• [To do]:
Copy out all of the data below exactly, so that no word differs from the original.

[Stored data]
○ ○ ○

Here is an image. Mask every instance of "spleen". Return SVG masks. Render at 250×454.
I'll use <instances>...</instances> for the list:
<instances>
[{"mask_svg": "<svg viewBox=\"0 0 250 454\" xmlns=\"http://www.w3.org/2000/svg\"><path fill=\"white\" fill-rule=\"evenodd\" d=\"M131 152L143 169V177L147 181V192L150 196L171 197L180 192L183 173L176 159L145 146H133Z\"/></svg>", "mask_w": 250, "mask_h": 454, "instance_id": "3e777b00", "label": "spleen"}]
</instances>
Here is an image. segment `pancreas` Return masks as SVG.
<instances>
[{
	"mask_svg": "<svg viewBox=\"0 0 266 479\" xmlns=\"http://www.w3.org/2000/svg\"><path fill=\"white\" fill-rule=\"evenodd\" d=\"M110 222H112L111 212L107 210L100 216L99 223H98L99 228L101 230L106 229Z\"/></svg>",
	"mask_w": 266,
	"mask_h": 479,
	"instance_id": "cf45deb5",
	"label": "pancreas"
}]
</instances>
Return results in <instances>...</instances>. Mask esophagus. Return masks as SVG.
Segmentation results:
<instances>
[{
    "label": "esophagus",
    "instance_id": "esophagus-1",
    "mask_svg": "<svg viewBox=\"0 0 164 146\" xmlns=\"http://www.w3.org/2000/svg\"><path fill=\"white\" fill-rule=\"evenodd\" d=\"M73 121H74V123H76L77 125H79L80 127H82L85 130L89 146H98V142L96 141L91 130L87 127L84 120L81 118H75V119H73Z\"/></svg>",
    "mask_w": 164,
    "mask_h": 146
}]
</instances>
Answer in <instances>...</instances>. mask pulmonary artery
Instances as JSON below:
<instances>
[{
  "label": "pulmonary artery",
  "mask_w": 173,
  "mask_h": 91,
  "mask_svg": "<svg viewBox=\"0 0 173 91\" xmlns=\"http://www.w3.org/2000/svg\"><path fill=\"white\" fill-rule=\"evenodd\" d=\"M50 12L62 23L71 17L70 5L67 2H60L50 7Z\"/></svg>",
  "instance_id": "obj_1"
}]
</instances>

○ ○ ○

• [Task response]:
Here is an image. Mask every instance of "spleen". Return SVG masks. Render at 250×454.
I'll use <instances>...</instances> for the list:
<instances>
[{"mask_svg": "<svg viewBox=\"0 0 250 454\" xmlns=\"http://www.w3.org/2000/svg\"><path fill=\"white\" fill-rule=\"evenodd\" d=\"M131 152L143 169V177L147 181V192L150 196L171 197L180 192L183 173L176 159L145 146H133Z\"/></svg>", "mask_w": 250, "mask_h": 454, "instance_id": "3e777b00", "label": "spleen"}]
</instances>
Here is an image. segment `pancreas` Return masks as SVG.
<instances>
[{
	"mask_svg": "<svg viewBox=\"0 0 266 479\" xmlns=\"http://www.w3.org/2000/svg\"><path fill=\"white\" fill-rule=\"evenodd\" d=\"M110 222H112L111 212L107 210L100 216L99 223H98L99 228L101 230L106 229Z\"/></svg>",
	"mask_w": 266,
	"mask_h": 479,
	"instance_id": "cf45deb5",
	"label": "pancreas"
}]
</instances>
Return results in <instances>...</instances>. Mask esophagus. Return masks as SVG.
Segmentation results:
<instances>
[{
    "label": "esophagus",
    "instance_id": "esophagus-1",
    "mask_svg": "<svg viewBox=\"0 0 164 146\" xmlns=\"http://www.w3.org/2000/svg\"><path fill=\"white\" fill-rule=\"evenodd\" d=\"M73 121H74V123H76L77 125H79L80 127H82L85 130L89 146H98V142L96 141L91 130L87 127L84 120L81 118H75V119H73Z\"/></svg>",
    "mask_w": 164,
    "mask_h": 146
}]
</instances>
Answer in <instances>...</instances>. mask pulmonary artery
Instances as JSON below:
<instances>
[{
  "label": "pulmonary artery",
  "mask_w": 173,
  "mask_h": 91,
  "mask_svg": "<svg viewBox=\"0 0 173 91\" xmlns=\"http://www.w3.org/2000/svg\"><path fill=\"white\" fill-rule=\"evenodd\" d=\"M50 12L62 23L71 17L70 5L67 2H60L50 7Z\"/></svg>",
  "instance_id": "obj_1"
}]
</instances>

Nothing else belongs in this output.